Después del concurso, un profesor de Stanford le ofreció la oportunidad de ir directamente a la universidad para unirse a su equipo de investigación.
Ella lo rechazó. En ese entonces, aunque quería estar lejos de su familia, su mayor deseo era estar cerca de Esteban.
Cuando ganó el premio, su primera intención fue contárselo a él, y que fuera su secreto.
Pero una tragedia impidió que volviera a mencionar su logro.
Ese mismo año, la madre de Esteban lideraba un equipo de desarrollo para un proyecto de conducción autónoma en vehículos inteligentes.

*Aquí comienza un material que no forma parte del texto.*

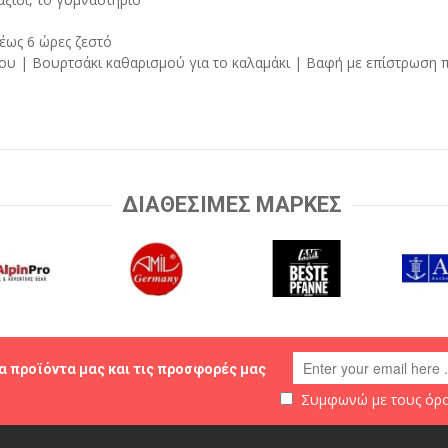
έως 6 ώρες ζεστό
ου | Βουρτσάκι καθαρισμού για το καλαμάκι | Βαφή με επίστρωση 
ΔΙΑΘΕΣΙΜΕΣ ΜΑΡΚΕΣ
α προϊόντα μας και τις προσφορές μας
Συμφωνώ με τους
όρο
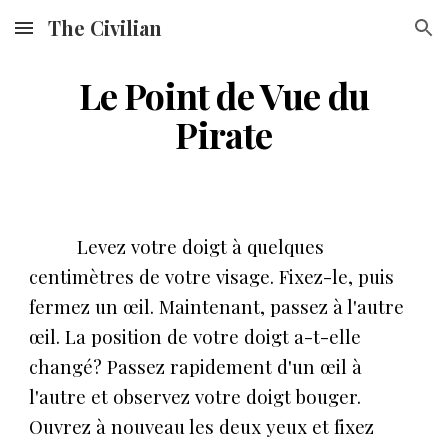
The Civilian
Skip to main content
Skip to navigation
Le Point de Vue du
Pirate
Levez votre doigt à quelques
centimètres de votre visage. Fixez-le, puis
fermez un œil. Maintenant, passez à l'autre
œil. La position de votre doigt a-t-elle
changé? Passez rapidement d'un œil à
l'autre et observez votre doigt bouger.
Ouvrez à nouveau les deux yeux et fixez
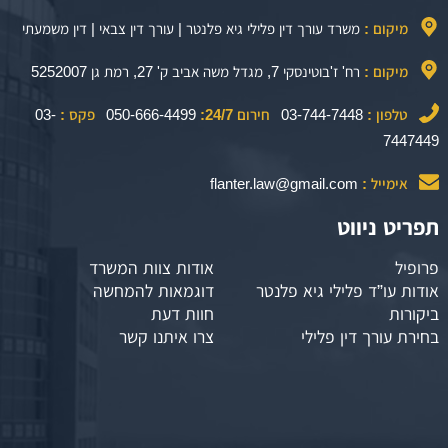
מיקום :
משרד עורך דין פלילי גיא פלנטר | עורך דין צבאי | דין משמעתי
מיקום :
רח' ז'בוטינסקי 7, מגדל משה אביב ק' 27, רמת גן 5252007
טלפון :
03-744-7448
חירום 24/7:
050-666-4499
פקס :
03-
7447449
אימייל :
flanter.law@gmail.com
תפריט ניווט
פרופיל
אודות צוות המשרד
אודות עו”ד פלילי גיא פלנטר
דוגמאות להמחשה
ביקורות
חוות דעת
בחירת עורך דין פלילי
צרו איתנו קשר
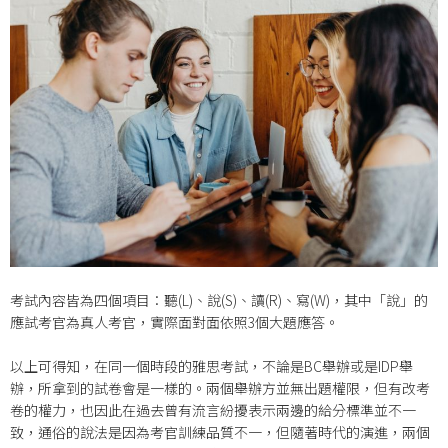
考試內容皆為四個項目：聽(L)、說(S)、讀(R)、寫(W)，其中「說」的
應試考官為真人考官，實際面對面依照3個大題應答。
以上可得知，在同一個時段的雅思考試，不論是BC舉辦或是IDP舉
辦，所拿到的試卷會是一樣的。兩個舉辦方並無出題權限，但有改考
卷的權力，也因此在過去曾有流言紛擾表示兩邊的給分標準並不一
致，通俗的說法是因為考官訓練品質不一，但隨著時代的演進，兩個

Ella misma realizó la prueba del prototipo. Sin embargo, el sistema inteligente, que había pasado innumerables pruebas de calidad, falló repentinamente. El auto se descontroló a máxima velocidad y terminó en un accidente fatal.
Desde entonces, Melissa nunca más se atrevió a mencionar nada relacionado con robótica frente a él.
Al entrar al departamento, Antonella la recibió con un abrazo apretado.
—¡Felicidades por escapar por fin de la tumba del matrimonio!
Melissa moría por saber sobre otro asunto.
—¿Hablaste con el profesor por mí?
Antonella asintió.
—Estará en el país por un tiempo. Está liderando un proyecto nacional de inteligencia artificial, así que no puede revelar muchos detalles. Pero en cuanto escuchó que eras tú, se emocionó muchísimo y me dio sus datos de contacto.
El corazón de Melissa latió con fuerza.
—Entonces le enviaré mis proyectos para que los vea ahora mismo.
Antonella le dio un suave pellizco en la mejilla.
—Ya invitó a cenar, quiere hablar contigo en persona.
Las mejillas de Melissa se ruborizaron y sintió que los ojos se le llenaban de lágrimas.
—¿No le preocupa que me haya convertido en una inútil después de tanto tiempo?
—¿Inútil de qué hablas? —Antonella chasqueó la lengua y señaló los distintos modelos de inteligencia artificial amontonados en su casa—. Más de la mitad de lo que hay aquí lo construiste tú. Además, he analizado el mercado y no hay nadie en el país que pueda superarte.
Al mirar esos prototipos, recuperó un poco de confianza.
Por suerte, nunca había abandonado su pasión. A lo largo de los años, usó el pretexto de salir a perder el tiempo con Antonella para seguir perfeccionando sus habilidades.
—Por cierto, ¿qué onda con eso del baile? ¿Vas a seguir? —Antonella negó con la cabeza—. Deberías dejarlo. Nunca debiste obligarte a aprender algo que no era lo tuyo solo por un hombre.
—Termino mi última presentación y me retiro oficialmente.